Generally, you can claim vehicle deductions as a business owner or self-employed taxpayer.
If you own a business or are self-employed and use a vehicle for business, you may deduct car expenses on your corporate tax return. If a taxpayer uses the car for both business and personal purposes, the expenses must be split. The deduction is based on the portion of mileage used for business.
You may deduct vehicle expenses in one of two ways.
1. Actual expenses
- a. Depreciation
- b. Lease payments
- c. Gas and oil
- d. Tires
- e. Repairs and tune-ups
- f. Insurance
- g. Registration fees
Your deduction for actual expenses is based on the percentage of business use. If for example you use your car 80% for business and drive it 20% personally, you may write off 80% of your qualified expenses.
2. Standard mileage rate
Taxpayers who want to use the standard mileage rate for a car they own must choose to use this method in the first year the car is available for use in their business.
Taxpayers who want to use the standard mileage rate for a car they lease must use it for the entire lease period.
The standard mileage rate for 2021 is 56 cents per mile driven for business use.
Your deduction for actual expenses is based on the percentage of business use. If for example you use your car 60% for business and drive it 40% personally, you may write off 60% of your qualified expenses.
Regardless of which method you use, keep detailed records as proof in case the IRS challenges your deductions. You must record each business trip, including the date, location, distance, and business purpose.
Additionally, you may claim Section 179 deduction. You can elect to recover all or part of the cost of a car that is qualifying section 179 property, up to a limit, by deducting it in the year you place the property in service.
How much can you deduct?
Example: A business owner purchased a new car in April 2021 for $24,500 and used it 60% for business.

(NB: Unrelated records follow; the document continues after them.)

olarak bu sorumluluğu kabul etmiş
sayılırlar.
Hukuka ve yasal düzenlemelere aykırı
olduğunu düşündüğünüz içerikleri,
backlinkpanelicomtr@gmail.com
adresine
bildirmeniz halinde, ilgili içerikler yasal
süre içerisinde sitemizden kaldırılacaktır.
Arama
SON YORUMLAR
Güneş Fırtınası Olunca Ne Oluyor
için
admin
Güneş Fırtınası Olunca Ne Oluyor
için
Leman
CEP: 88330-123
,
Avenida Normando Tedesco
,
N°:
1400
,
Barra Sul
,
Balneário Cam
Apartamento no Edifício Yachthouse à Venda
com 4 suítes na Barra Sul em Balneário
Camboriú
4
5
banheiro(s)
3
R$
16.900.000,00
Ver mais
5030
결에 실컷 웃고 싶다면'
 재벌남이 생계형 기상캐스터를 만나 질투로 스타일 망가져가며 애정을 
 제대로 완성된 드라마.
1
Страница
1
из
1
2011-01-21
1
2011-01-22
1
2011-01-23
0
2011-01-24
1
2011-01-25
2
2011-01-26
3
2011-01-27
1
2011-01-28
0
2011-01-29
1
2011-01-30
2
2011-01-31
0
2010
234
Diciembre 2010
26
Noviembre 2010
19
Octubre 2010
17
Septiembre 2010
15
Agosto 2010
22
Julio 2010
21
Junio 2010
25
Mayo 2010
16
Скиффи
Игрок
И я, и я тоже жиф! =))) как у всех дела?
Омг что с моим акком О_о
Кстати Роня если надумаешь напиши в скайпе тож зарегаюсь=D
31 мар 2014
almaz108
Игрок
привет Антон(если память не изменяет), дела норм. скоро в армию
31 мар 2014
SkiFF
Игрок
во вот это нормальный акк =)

Based on his business usage, the total cost of the car that qualifies for the section 179 deduction is $14,700 ($24,500 cost × 60% (0.60) business use)
What is a qualified car?
To be qualified property, the car (including the truck or van) must meet all of the following tests.
- You acquired the car after September 27, 2017, but only if no written binding contract to acquire the car existed before September 28, 2017
- You acquired the car new or used.
- You placed the car in service in your trade or business before January 1, 2027.
- You used the car more than 50% in a qualified business use during the tax year.
Maximum Depreciation Deduction for Passenger Automobiles (Including Trucks and Vans) acquired after September 27, 2017, and placed in service during 2018 or later are as follows:
2019-2020, deduction is $18,100 for the 1st Year, $16,100 for the 2nd Year, $9,700 for the 3rd Year and $5,760 for the 4th & Later Years
2018, deduction is $18,000 for the 1st Year, $16,000 for the 2nd Year, $9,600 for the 3rd Year and $5,760 for the 4th & Later Years
If you purchase a heavy duty SUV instead of a passenger vehicle, you may qualify for a deduction of up to $25,000. Moreover, a lease of a car instead of buying is also in line for generous write-offs.